Leeanne Foster is an SSA Administrative Law Judge at the Valparaiso IN Hearing Office, where you will find a lifetime approval rate of 59% over 21,931 decisions. This rate sits slightly above the national average of 58%. While these figures provide context, they are not predictions for your specific hearing. An attorney can help you prepare your case to meet the evidentiary standards of this bench.
This page presents publicly available SSA Office of Hearings Operations disposition data, with no editorial rating or evaluation. ALJs are independent decisionmakers; aggregate statistics describe past patterns, not predictions of how any individual case will be decided. Information here is provided for hearing preparation, not as legal advice.
Approval rates
When evaluating your claim, it is useful to compare Leeanne Foster's performance against broader benchmarks. Her 59% lifetime approval rate is measured against the Valparaiso IN Hearing Office latest rate of 58% and the national average of 58%. With over a decade of experience and 21,931 lifetime decisions, her docket provides a statistically significant sample size for review. Aggregate rates describe past decisions, not predictions for your individual hearing.
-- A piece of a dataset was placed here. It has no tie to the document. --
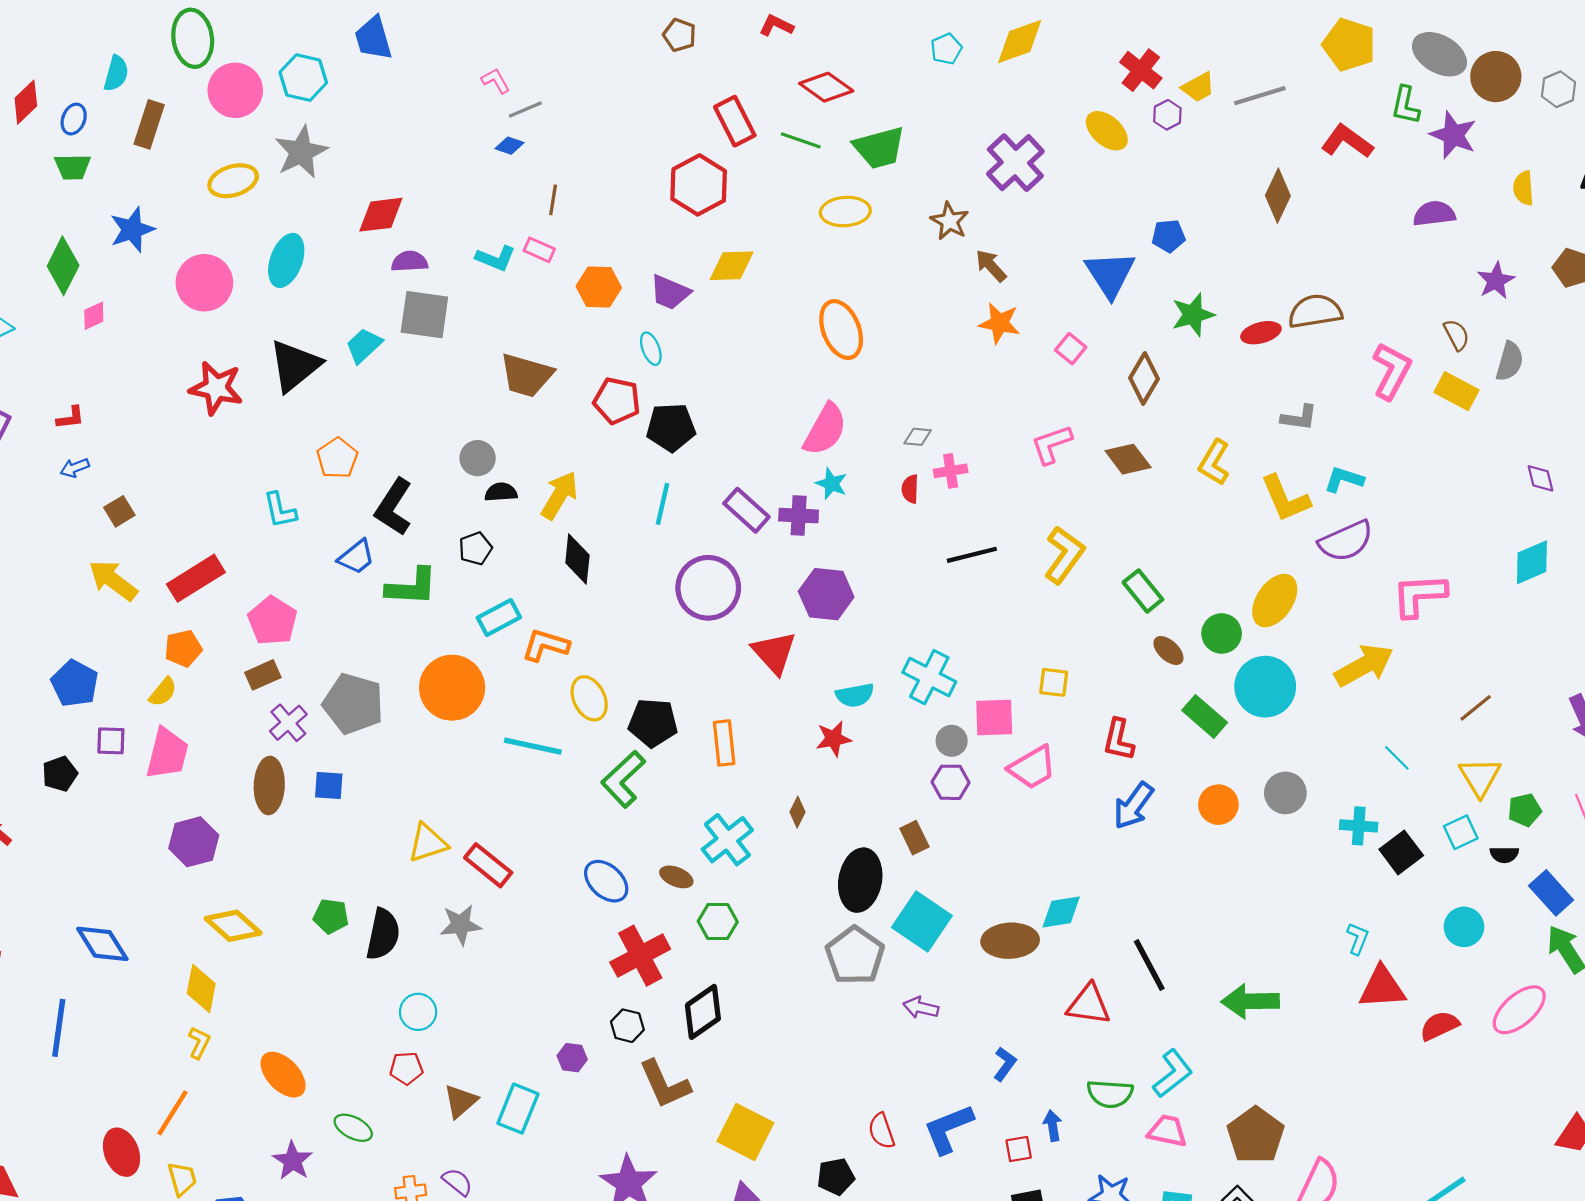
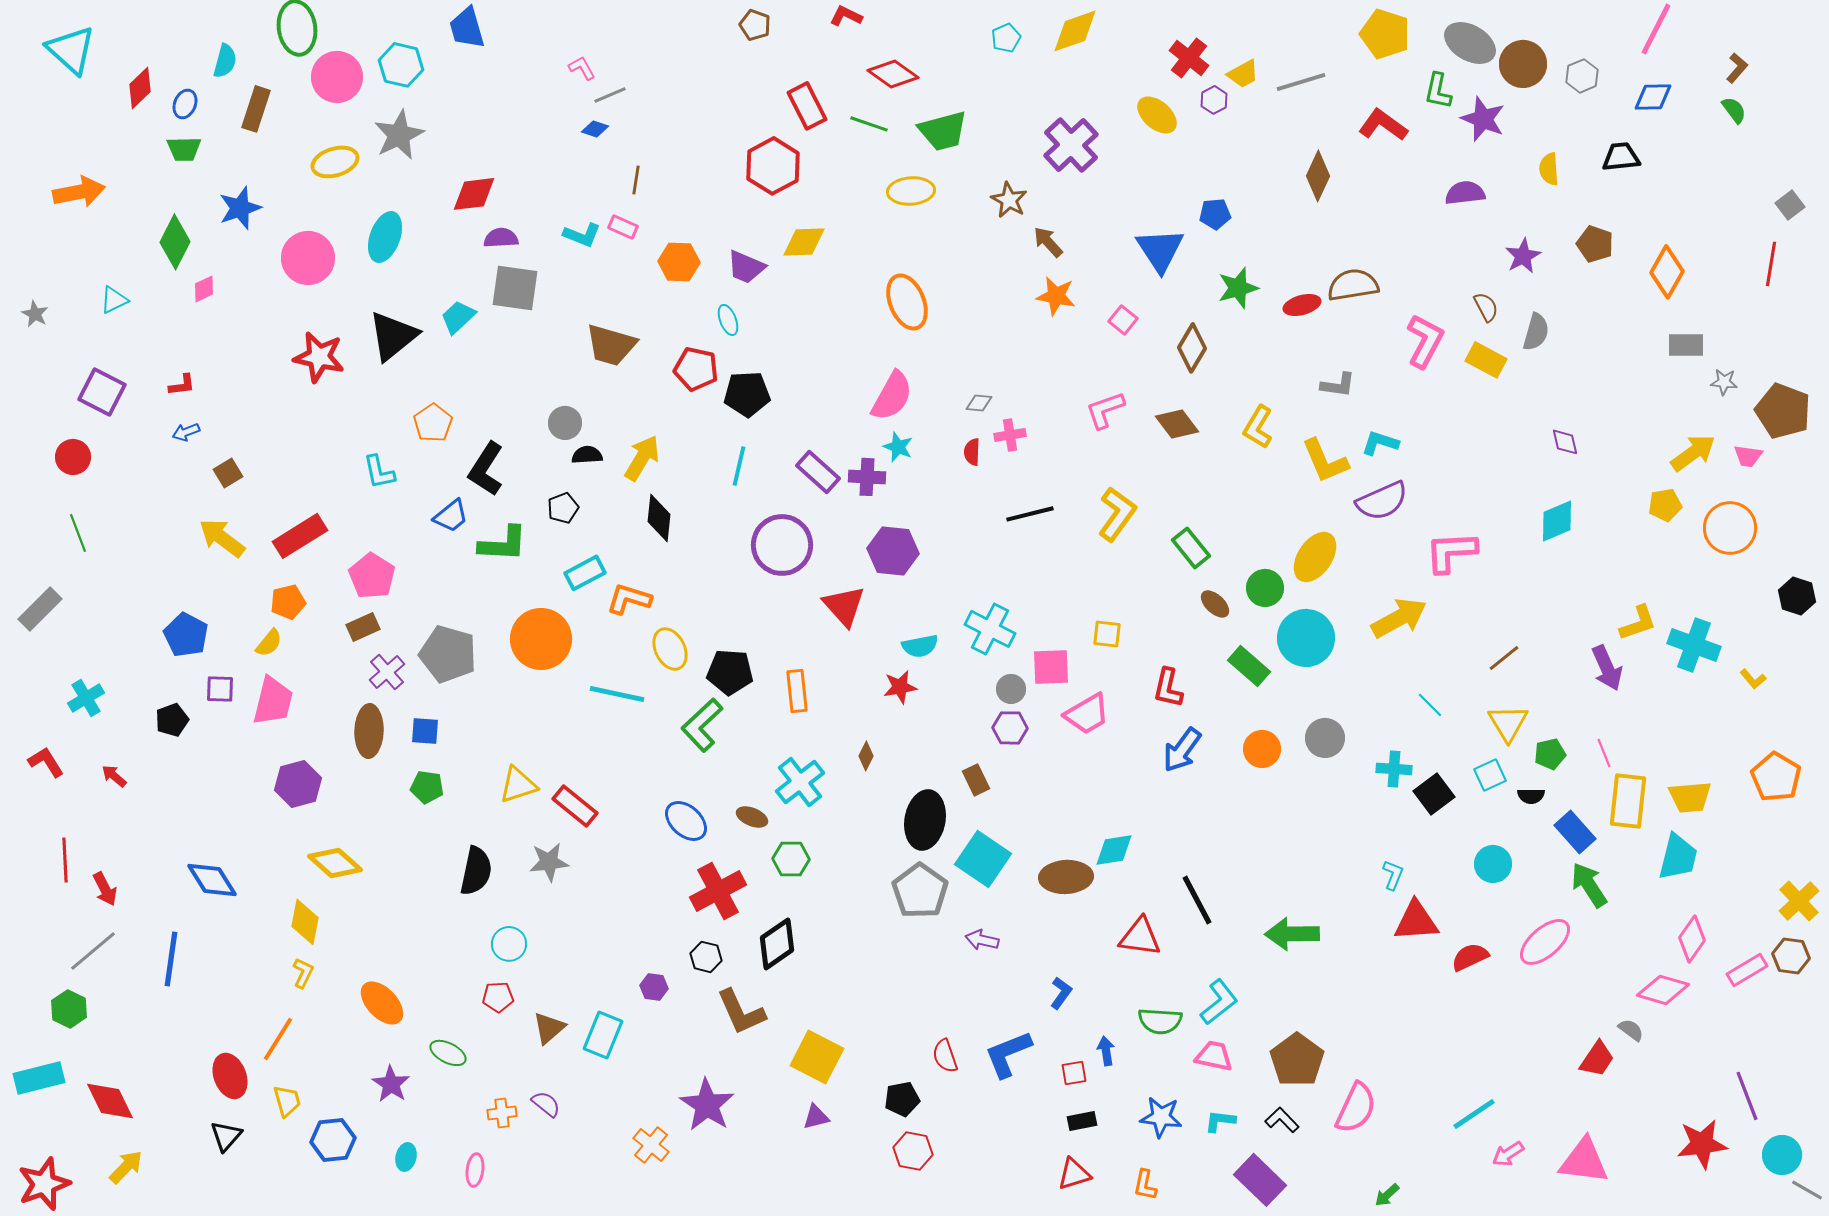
green pentagon: (331, 916) -> (427, 787), moved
Office- and national-level breakdowns of fully favorable vs denial rates aren't currently published by SSA in the per-office disposition data. The judge's own breakdown is the detail we have today.
Approval rate over time
Year-over-year approval rate across Judge Foster's docket. Annual rates fluctuate with the mix of cases SSA assigns; the longer-run pattern is more informative than any single year.
Decision pattern
Over her 10 years on the bench, Leeanne Foster has demonstrated a consistent approach to disability adjudication. Her yearly approval trends show some fluctuation, with a peak of 66% in 2024 and a recent adjustment to 59% in 2025. These shifts often correlate with changes in case complexity or the specific medical evidence presented in a given year. The latest period reflects a continuation of this steady pattern of evaluation.
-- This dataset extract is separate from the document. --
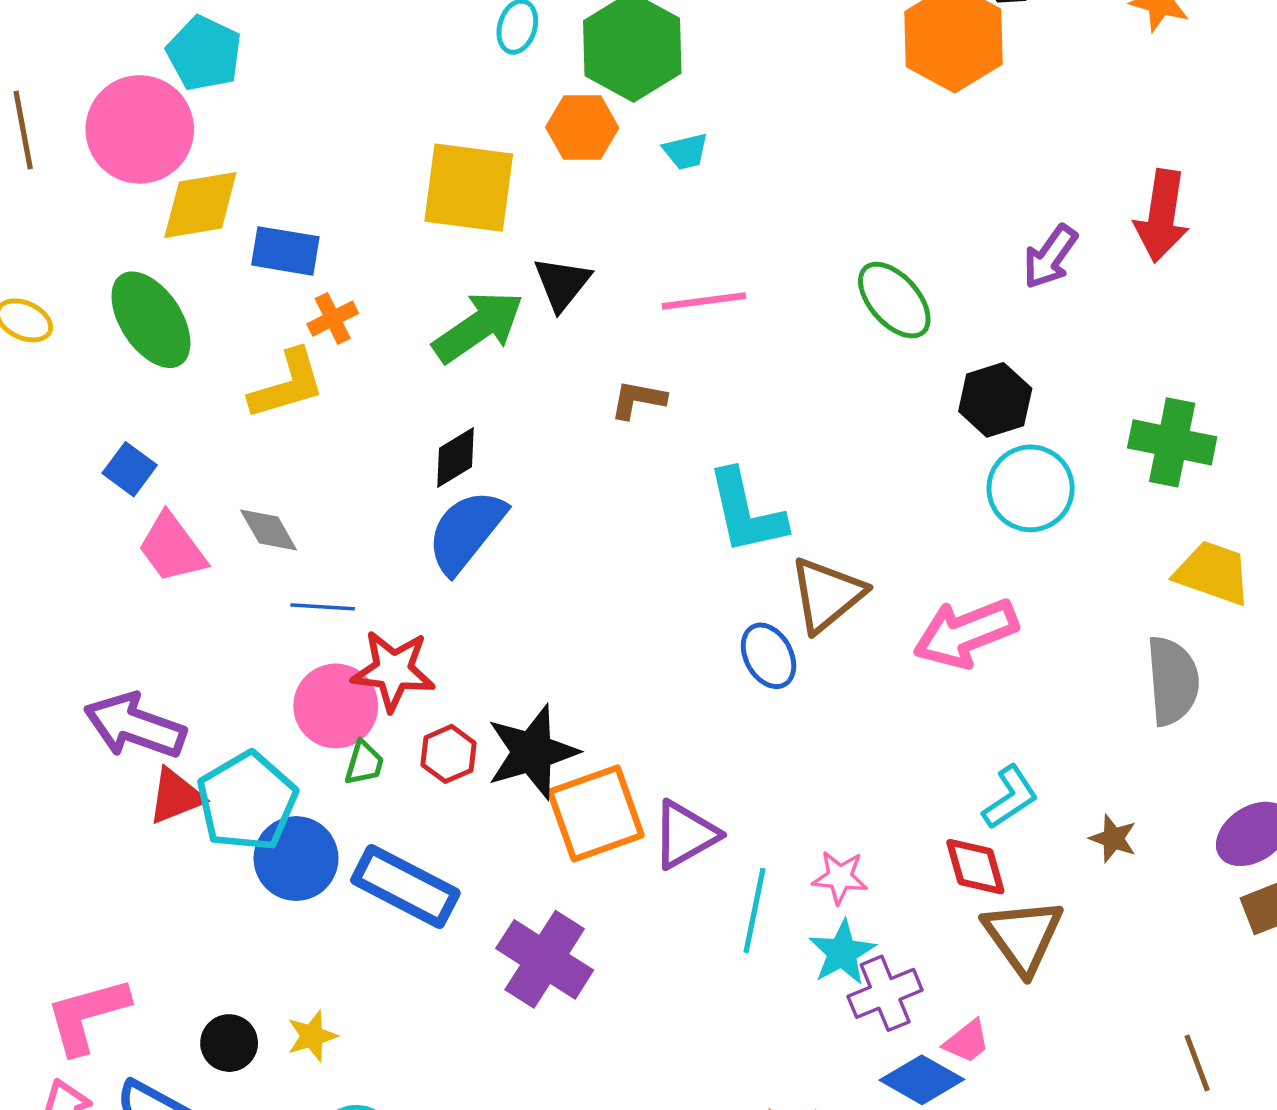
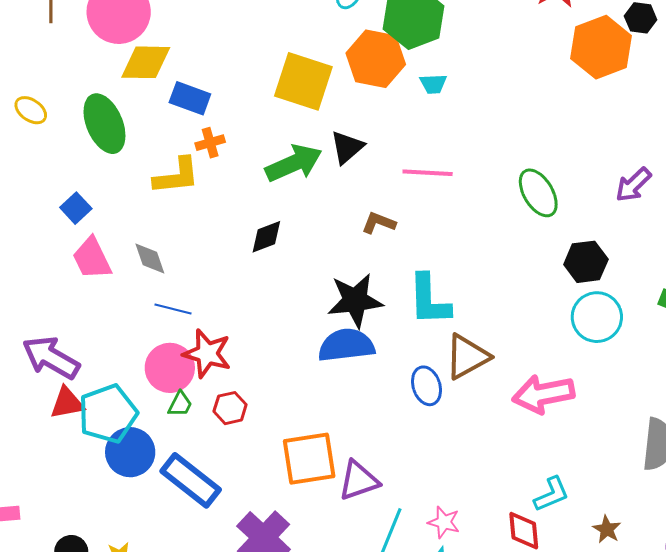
orange hexagon: (582, 127) -> (376, 59), size x1.4
blue semicircle: (466, 531) -> (346, 345), moved, turned 34
black star: (532, 752) -> (355, 300), moved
Preparing for an SSDI hearing
The guidance below applies to any SSDI hearing, not specifically to Judge Foster's bench. Judge-specific preparation guidance requires a corpus of public Appeals Council decisions involving each judge, which we haven't built yet.
- Bring a clean treating-physician record. Longitudinal primary-care or specialist notes spanning the disability period, with consistent symptom documentation, are typically the strongest evidence at hearing. A single month's records usually aren't enough.
- Don't rely on consultative exams alone. If your medical evidence is built primarily around a one-time CE finding, expect detailed questioning. Supplement with treating-source statements where possible.
- Prepare for daily-activity questions. Have honest, specific answers about a typical day. Answers that conflict with the medical record (in either direction) tend to hurt credibility.
- Expect transferable-skills probing. A vocational expert will usually testify about jobs available to someone with your limitations. Your representative should be prepared to cross-examine.
Hearing with Judge Foster? See if a free benefits review fits your case.
Free Benefits ReviewAbout the Valparaiso IN hearing office
The Valparaiso IN Hearing Office serves a significant population of claimants across Indiana, managing a high volume of cases with a bench of 6 judges. The office maintains a latest approval rate of 58%, aligning closely with state and national trends. You should expect a professional environment focused on the rigorous application of 20 CFR Part 404 disability standards. You can see the Valparaiso IN Hearing Office page for the full ALJ roster.
Other judges at this hearing office
The Social Security Administration utilizes a workload-balancing algorithm to assign cases, meaning your assignment to a specific judge is essentially random. Within the Valparaiso IN Hearing Office, lifetime approval rates among the 6 judges range from 41% to 65%. Because you cannot choose your judge, your focus should remain on the strength and clarity of your medical documentation. For preparation purposes, the guidance is the same regardless of which judge you are assigned.